:: Supplied entries ::

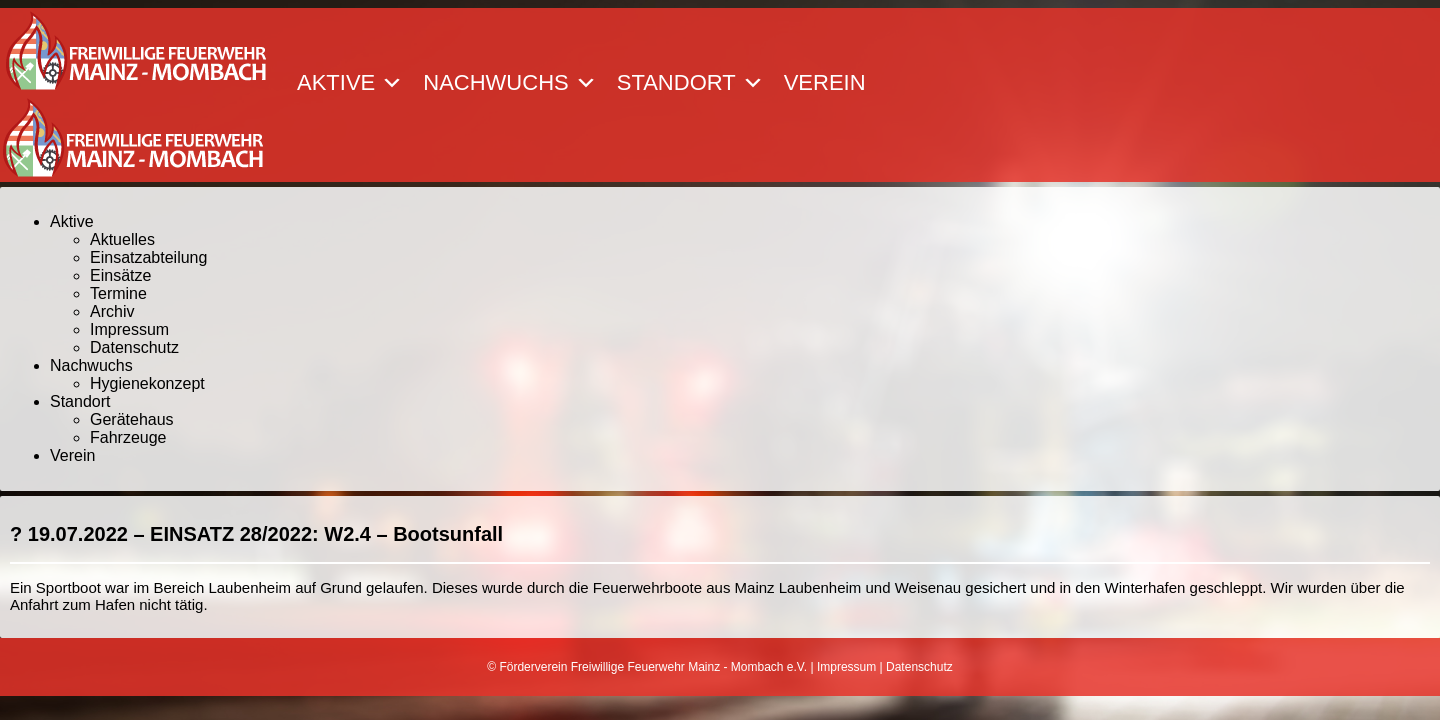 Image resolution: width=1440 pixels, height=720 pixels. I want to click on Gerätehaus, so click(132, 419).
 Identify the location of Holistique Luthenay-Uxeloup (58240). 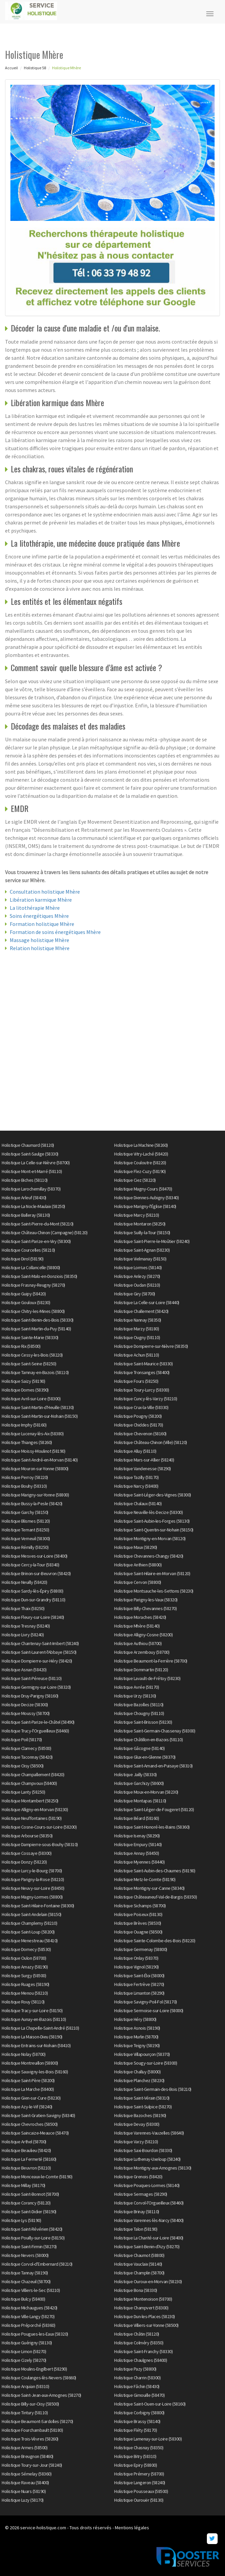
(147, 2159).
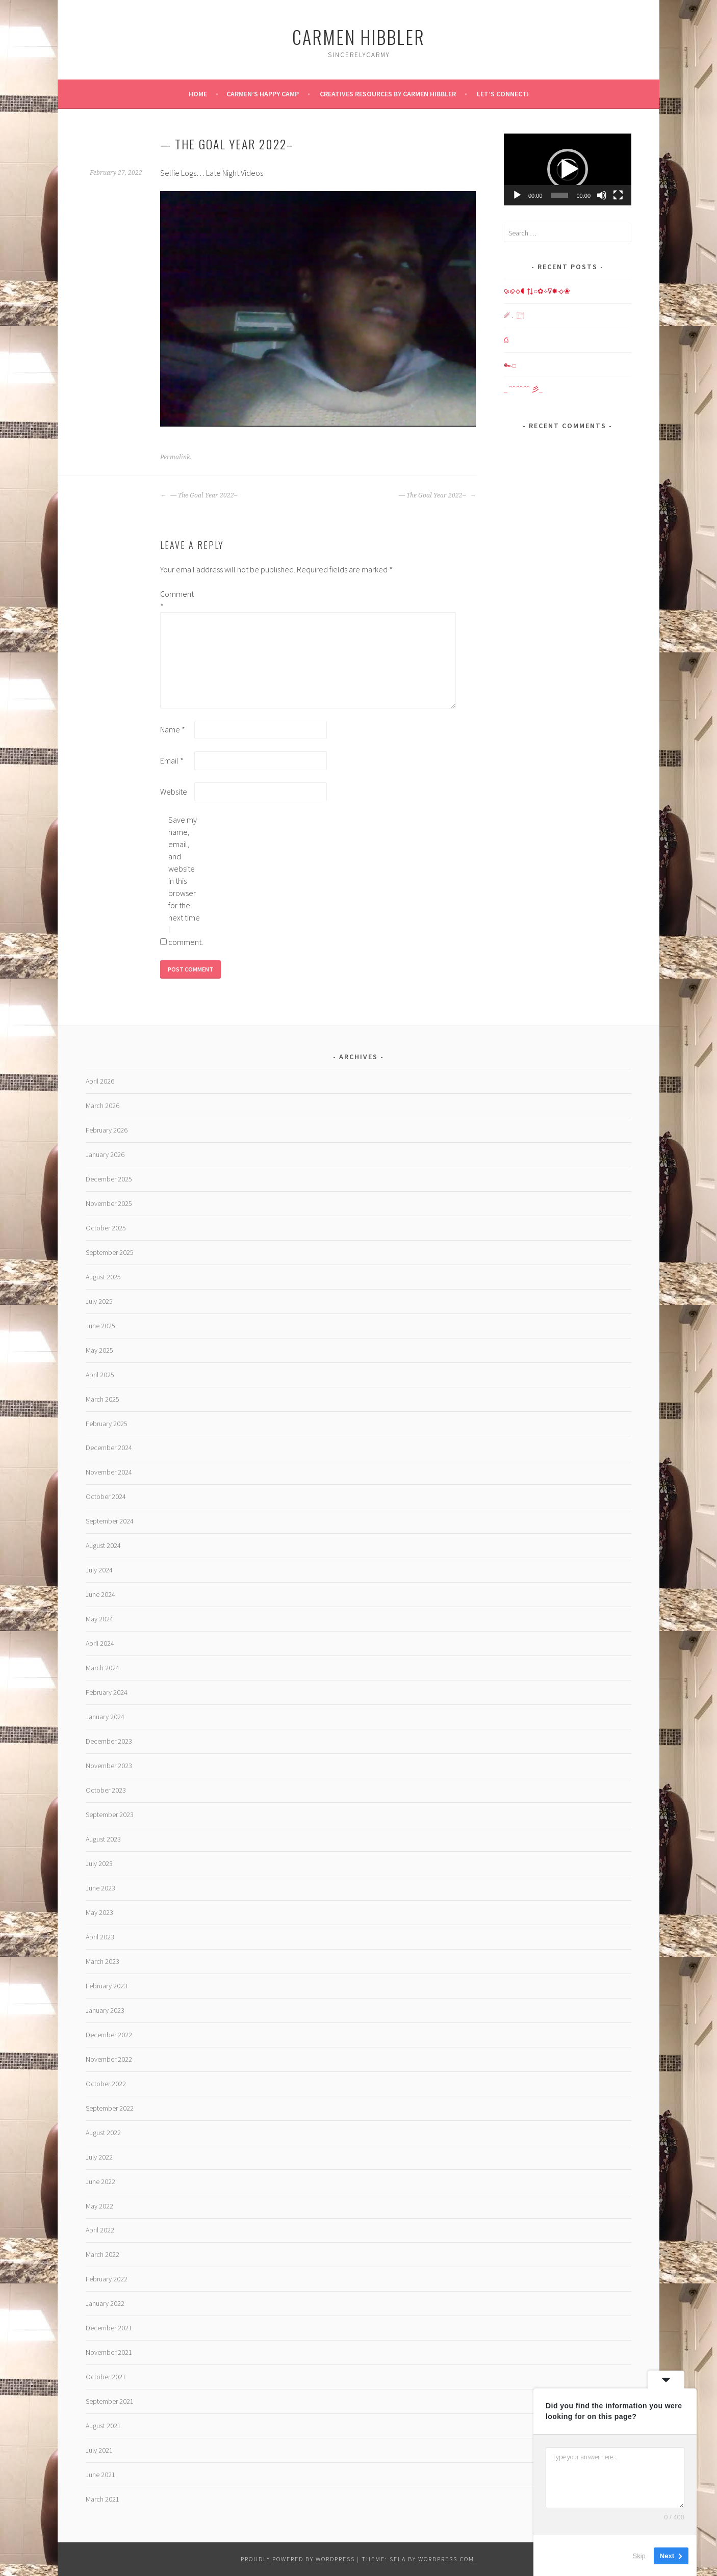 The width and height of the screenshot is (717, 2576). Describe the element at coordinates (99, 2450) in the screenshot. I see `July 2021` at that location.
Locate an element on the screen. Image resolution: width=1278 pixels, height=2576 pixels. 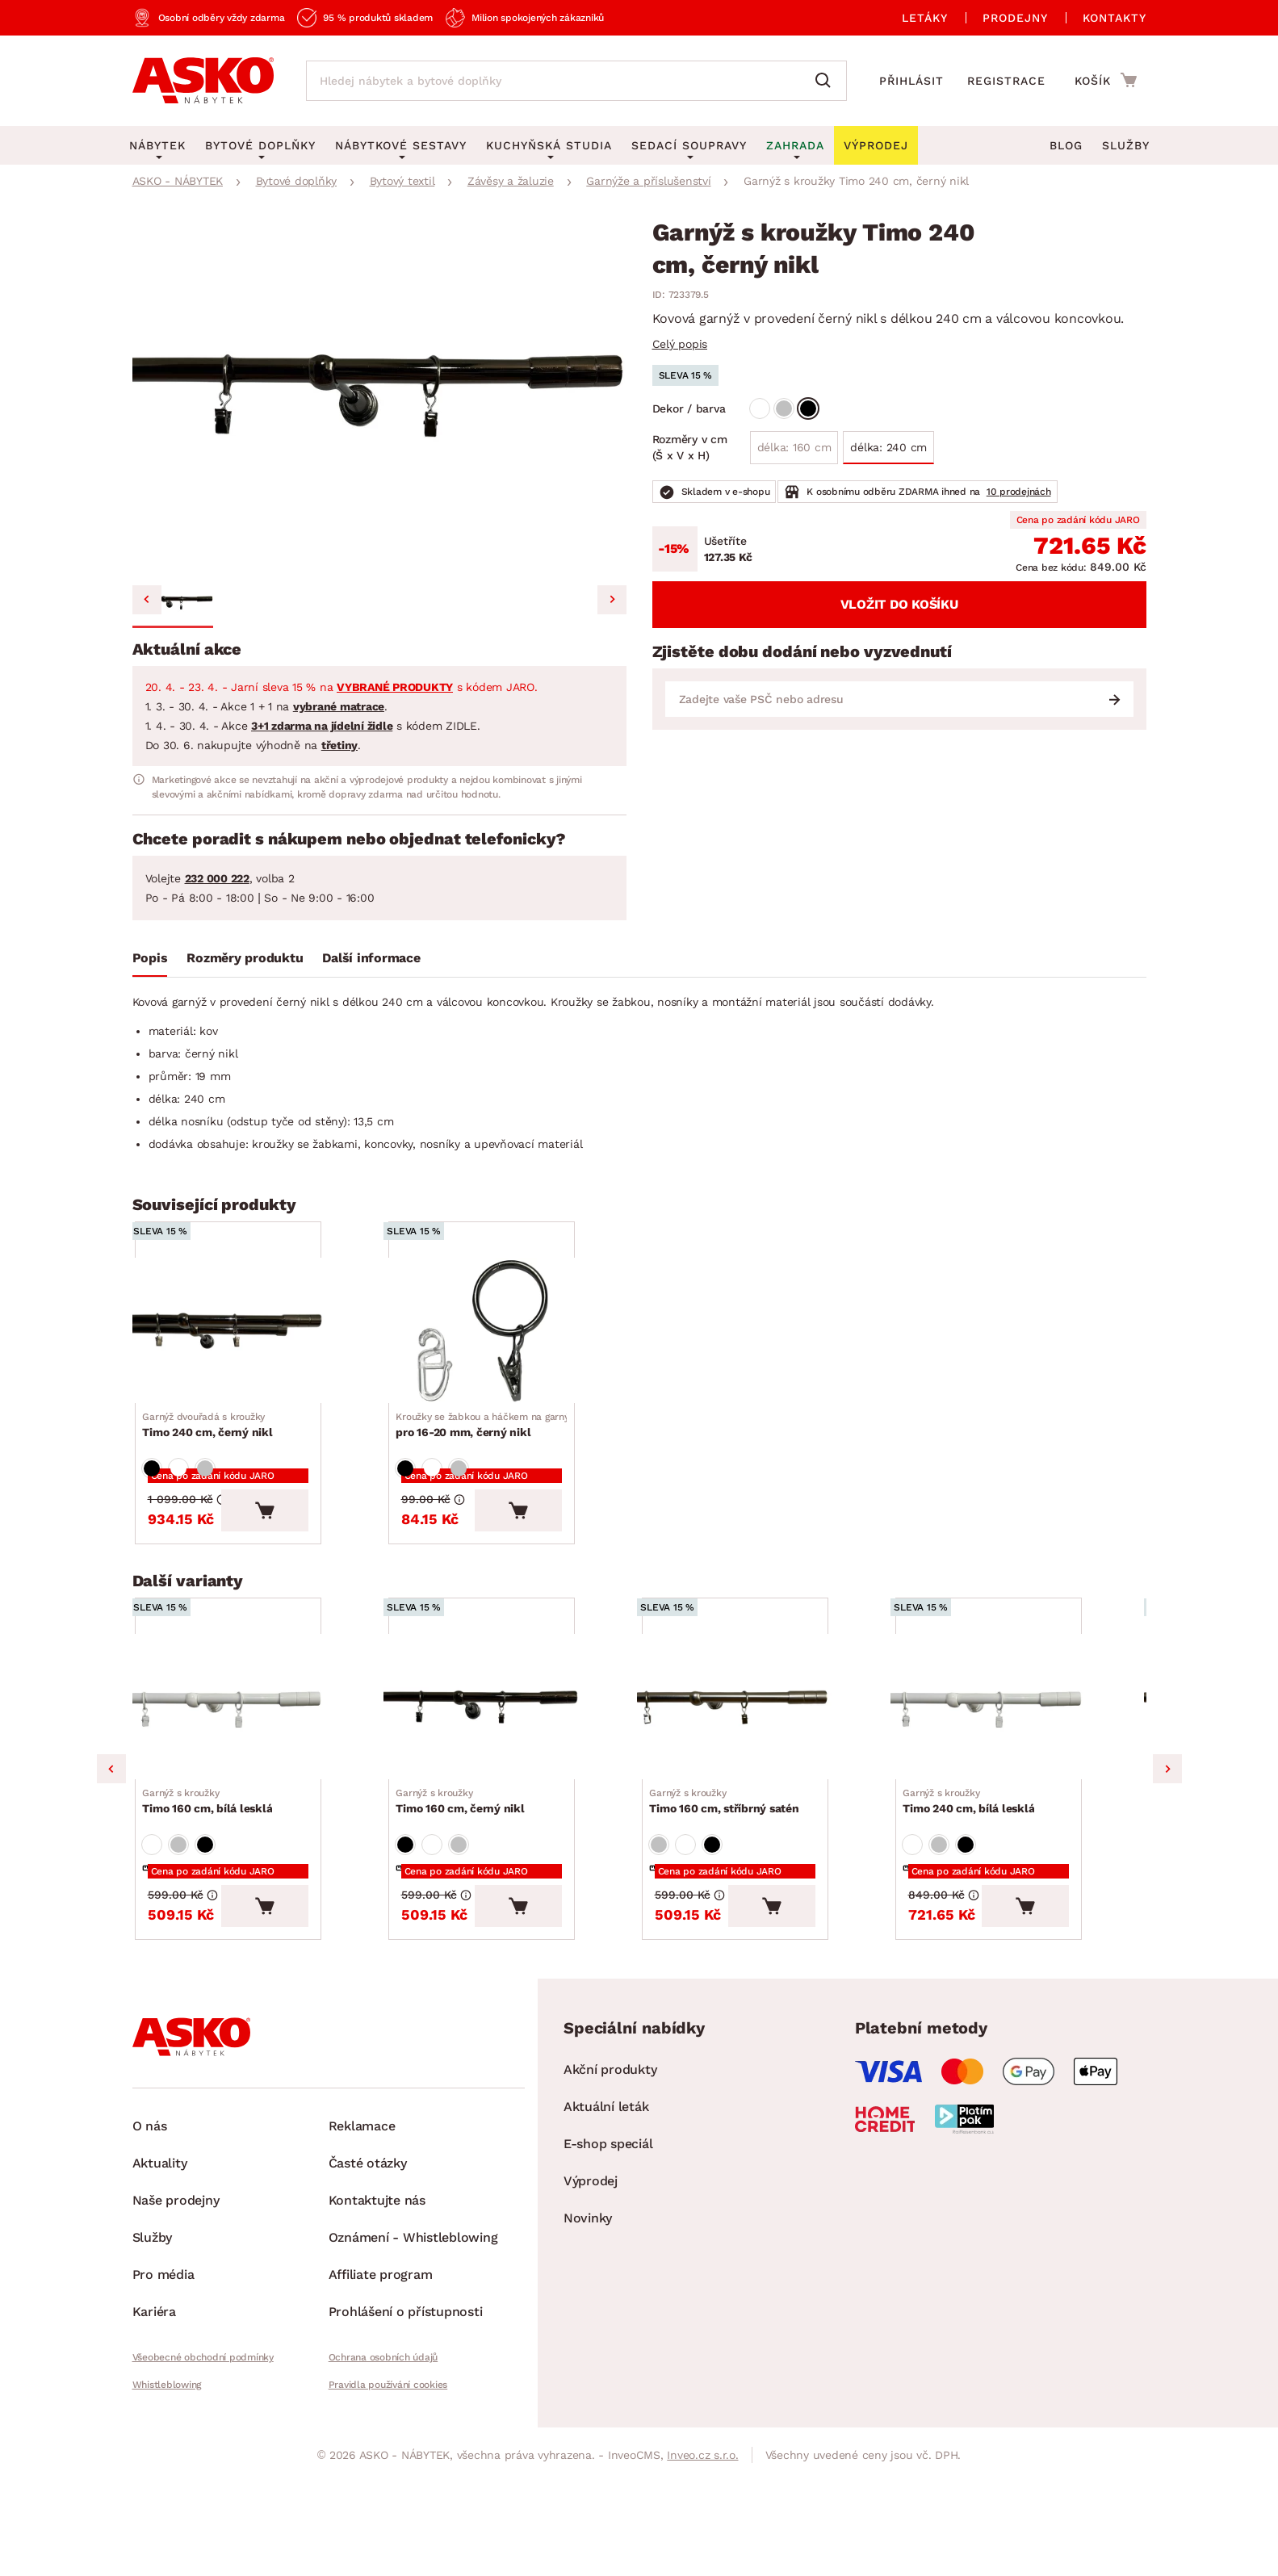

:::

— What the task requires —
Beginning with the line that has "Identify the location", repeat each remaining line of the data above word for word, keeping pictures out.

— The completed task —
 Identify the location of Holistique Luthenay-Uxeloup (58240). 
(147, 2159).
 The width and height of the screenshot is (717, 2576). Describe the element at coordinates (99, 2450) in the screenshot. I see `July 2021` at that location.
Locate an element on the screen. Image resolution: width=1278 pixels, height=2576 pixels. 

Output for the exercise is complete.